THE PROBLEM:
Nothing should appear in the answer except the lines from the one containing "Here is an image. Mask" through the end of the listing, repeated exactly.

DATA UNDER STUDY:

--

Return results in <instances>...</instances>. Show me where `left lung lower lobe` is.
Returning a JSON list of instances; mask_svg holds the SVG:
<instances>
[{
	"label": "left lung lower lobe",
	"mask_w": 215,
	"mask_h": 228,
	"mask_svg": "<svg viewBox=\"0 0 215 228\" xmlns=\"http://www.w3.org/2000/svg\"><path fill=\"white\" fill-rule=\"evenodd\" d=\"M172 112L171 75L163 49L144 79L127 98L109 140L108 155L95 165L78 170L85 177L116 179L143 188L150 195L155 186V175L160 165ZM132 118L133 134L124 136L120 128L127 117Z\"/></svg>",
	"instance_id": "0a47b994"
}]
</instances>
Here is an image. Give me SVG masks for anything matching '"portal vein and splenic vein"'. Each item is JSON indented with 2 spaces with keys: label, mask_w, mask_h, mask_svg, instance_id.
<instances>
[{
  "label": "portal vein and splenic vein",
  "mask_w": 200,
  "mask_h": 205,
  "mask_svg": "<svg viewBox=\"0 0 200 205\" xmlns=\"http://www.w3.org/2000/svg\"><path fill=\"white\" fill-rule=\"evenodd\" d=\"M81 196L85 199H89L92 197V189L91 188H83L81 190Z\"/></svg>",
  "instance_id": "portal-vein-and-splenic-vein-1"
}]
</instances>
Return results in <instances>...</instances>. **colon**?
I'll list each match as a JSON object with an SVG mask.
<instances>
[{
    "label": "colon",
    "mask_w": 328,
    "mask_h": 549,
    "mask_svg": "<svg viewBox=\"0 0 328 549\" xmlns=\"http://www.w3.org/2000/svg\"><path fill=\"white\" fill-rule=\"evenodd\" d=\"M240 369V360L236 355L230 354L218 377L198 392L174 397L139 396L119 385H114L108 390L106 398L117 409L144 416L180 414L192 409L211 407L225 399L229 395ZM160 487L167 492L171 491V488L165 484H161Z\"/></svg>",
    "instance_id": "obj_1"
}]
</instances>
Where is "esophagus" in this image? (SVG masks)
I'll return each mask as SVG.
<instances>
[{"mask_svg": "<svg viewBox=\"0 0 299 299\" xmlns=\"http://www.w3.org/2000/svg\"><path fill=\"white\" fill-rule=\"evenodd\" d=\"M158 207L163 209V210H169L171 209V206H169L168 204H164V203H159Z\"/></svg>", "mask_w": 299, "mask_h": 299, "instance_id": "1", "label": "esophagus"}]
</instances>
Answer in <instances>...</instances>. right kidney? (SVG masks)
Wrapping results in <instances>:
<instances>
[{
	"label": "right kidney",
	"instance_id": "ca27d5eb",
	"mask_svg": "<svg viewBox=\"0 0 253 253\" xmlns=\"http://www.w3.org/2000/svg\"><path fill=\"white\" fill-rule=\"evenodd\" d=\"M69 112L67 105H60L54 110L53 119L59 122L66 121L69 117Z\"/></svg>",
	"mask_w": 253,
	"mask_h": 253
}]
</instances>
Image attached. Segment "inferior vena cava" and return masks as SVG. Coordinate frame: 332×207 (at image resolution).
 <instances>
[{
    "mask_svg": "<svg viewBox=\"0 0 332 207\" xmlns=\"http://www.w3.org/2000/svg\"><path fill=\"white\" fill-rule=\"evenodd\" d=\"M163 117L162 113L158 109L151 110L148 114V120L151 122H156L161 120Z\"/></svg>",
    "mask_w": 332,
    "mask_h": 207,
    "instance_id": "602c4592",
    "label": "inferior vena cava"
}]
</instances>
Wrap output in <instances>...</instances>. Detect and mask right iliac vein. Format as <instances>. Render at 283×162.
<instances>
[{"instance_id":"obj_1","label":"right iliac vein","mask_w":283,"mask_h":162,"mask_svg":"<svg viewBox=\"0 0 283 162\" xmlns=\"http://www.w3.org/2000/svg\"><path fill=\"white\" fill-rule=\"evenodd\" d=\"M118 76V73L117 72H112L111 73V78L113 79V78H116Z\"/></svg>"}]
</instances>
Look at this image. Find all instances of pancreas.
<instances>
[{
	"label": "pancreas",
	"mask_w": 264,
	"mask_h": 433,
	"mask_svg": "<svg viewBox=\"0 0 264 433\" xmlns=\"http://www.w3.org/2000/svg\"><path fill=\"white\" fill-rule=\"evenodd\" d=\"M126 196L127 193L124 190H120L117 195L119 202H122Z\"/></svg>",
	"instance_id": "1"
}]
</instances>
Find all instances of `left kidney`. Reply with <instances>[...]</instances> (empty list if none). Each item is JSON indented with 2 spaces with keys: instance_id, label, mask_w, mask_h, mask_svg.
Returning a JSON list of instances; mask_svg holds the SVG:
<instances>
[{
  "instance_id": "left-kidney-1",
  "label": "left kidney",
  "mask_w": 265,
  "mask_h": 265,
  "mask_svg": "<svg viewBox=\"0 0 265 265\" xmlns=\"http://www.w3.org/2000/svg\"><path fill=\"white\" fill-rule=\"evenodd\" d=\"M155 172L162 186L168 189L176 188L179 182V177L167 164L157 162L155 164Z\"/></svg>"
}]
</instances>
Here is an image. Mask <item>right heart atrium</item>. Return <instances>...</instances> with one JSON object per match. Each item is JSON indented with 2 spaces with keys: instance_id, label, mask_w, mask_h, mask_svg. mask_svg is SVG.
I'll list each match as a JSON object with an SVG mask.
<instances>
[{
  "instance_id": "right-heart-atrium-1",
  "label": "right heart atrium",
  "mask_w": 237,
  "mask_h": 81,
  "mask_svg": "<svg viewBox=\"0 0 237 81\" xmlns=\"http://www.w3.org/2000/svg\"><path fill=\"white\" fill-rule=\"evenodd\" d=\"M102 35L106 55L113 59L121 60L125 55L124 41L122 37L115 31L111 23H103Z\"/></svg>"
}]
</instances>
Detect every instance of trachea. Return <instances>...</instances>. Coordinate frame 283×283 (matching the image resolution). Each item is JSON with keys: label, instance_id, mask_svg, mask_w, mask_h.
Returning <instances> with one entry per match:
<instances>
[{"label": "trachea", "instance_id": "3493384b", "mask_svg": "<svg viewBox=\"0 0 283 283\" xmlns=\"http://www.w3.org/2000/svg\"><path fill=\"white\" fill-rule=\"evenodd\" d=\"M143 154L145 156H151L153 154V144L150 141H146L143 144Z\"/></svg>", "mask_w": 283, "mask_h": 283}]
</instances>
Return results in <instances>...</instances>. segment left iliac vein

--

WRITTEN SOLUTION:
Here is an image. Mask <item>right heart atrium</item>. Return <instances>...</instances> with one JSON object per match. Each item is JSON indented with 2 spaces with keys: instance_id, label, mask_w, mask_h, mask_svg. mask_svg is SVG.
I'll list each match as a JSON object with an SVG mask.
<instances>
[{
  "instance_id": "right-heart-atrium-1",
  "label": "right heart atrium",
  "mask_w": 237,
  "mask_h": 81,
  "mask_svg": "<svg viewBox=\"0 0 237 81\" xmlns=\"http://www.w3.org/2000/svg\"><path fill=\"white\" fill-rule=\"evenodd\" d=\"M102 35L106 55L113 59L121 60L125 55L124 41L122 37L115 31L111 23H103Z\"/></svg>"
}]
</instances>
Detect every instance of trachea. Return <instances>...</instances>. Coordinate frame 283×283 (matching the image resolution). Each item is JSON with keys: label, instance_id, mask_svg, mask_w, mask_h.
Returning <instances> with one entry per match:
<instances>
[{"label": "trachea", "instance_id": "3493384b", "mask_svg": "<svg viewBox=\"0 0 283 283\" xmlns=\"http://www.w3.org/2000/svg\"><path fill=\"white\" fill-rule=\"evenodd\" d=\"M143 154L145 156H151L153 154V144L150 141H146L143 144Z\"/></svg>", "mask_w": 283, "mask_h": 283}]
</instances>
Return results in <instances>...</instances>. segment left iliac vein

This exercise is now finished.